Bruxism in children: What do we know? Narrative Review of the current evidence.

机构信息

DDS,Department of Surgical Science, College of Dentistry, School of Orthodontics, University of Cagliari, Cagliari, Italy.

DDS,Department of Surgical Science, College of Dentistry, University of Cagliari, Cagliari, Italy.

出版信息

Eur J Paediatr Dent. 2023 Sep 1;24(3):207-210. doi: 10.23804/ejpd.2023.24.03.02.

Abstract

BACKGROUND

Bruxism is a repetitive masticatory muscles activity whose definition is being thoroughly reviewed in recent years. As in adults, two different forms of bruxism exist in children, namely awake and sleep bruxism. Scarcity of data, however,still persists about paediatric bruxism and no clear consensus has been developed. Therefore, the current review overviews the literature on bruxism in children tries to outline the state of art about this condition METHODS: Bruxism affects from 5% to 50% of the worldwide paediatric population. Sleep disturbances, parafunctional habits and psycho-social factors emerged to be the most likely associated factors with paediatric bruxism. Bruxism is characterised by several signs and symptoms variously combined, such as tooth wear and fractures, teeth impressions on soft tissues, temporomandibular disorders, headaches, behavioural and sleep disorders.
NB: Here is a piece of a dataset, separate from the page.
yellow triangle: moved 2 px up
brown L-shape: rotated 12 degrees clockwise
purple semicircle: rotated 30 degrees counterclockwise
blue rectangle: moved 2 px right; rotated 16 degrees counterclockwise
About diagnosis, the most reliable tool in children remains the report of teeth grinding by parents or caregivers which must be accompanied by oral interview and accurate clinical examination. Electromyography and sleep polysomnography, albeit suitable in the diagnostic process, are not easy-to-use in children and are not strongly recommended. Currently, no evidence exists to support any kind of therapeutic options for bruxism in children. Management should be based on the identification of the underlying condition and conservative approaches are recommendable.

CONCLUSION

Notwithstanding the high prevalence, several aspects need to be further assessed in paediatric bruxism. Parental reports are still the most suitable diagnostic tool and conservative approaches are recommended in the management. Bruxism should be considered through a biopsychosocial model, and sleep, personality traits, stress and headaches are the factors towards whom research questions must be addressed to improve diagnosis and management.

摘要

背景

磨牙症是一种咀嚼肌重复性活动,其定义近年来一直在深入研究。与成人一样,儿童也存在两种不同形式的磨牙症,即清醒时磨牙症和睡眠时磨牙症。然而,关于儿童磨牙症的数据仍然很少,尚未达成明确共识。因此,本综述概述了儿童磨牙症的文献,试图概述该病症的现状。

方法

磨牙症影响全球 5%至 50%的儿童人群。睡眠障碍、功能紊乱习惯和心理社会因素似乎是与儿童磨牙症最相关的因素。磨牙症的特征是多种症状和体征的不同组合,如牙齿磨损和断裂、软组织上的牙齿印痕、颞下颌关节紊乱、头痛、行为和睡眠障碍。关于诊断,父母或照顾者报告的磨牙是儿童最可靠的工具,但必须辅以口腔访谈和准确的临床检查。肌电图和多导睡眠图虽然适用于诊断过程,但在儿童中不易使用,不强烈推荐。目前,没有证据支持儿童磨牙症的任何治疗选择。治疗应基于确定潜在疾病,建议采用保守方法。

结论

尽管患病率较高,但仍需要进一步评估儿童磨牙症的几个方面。父母报告仍然是最适合的诊断工具,建议在治疗中采用保守方法。磨牙症应通过生物心理社会模型进行考虑,睡眠、人格特质、压力和头痛是需要解决的问题,以改善诊断和管理。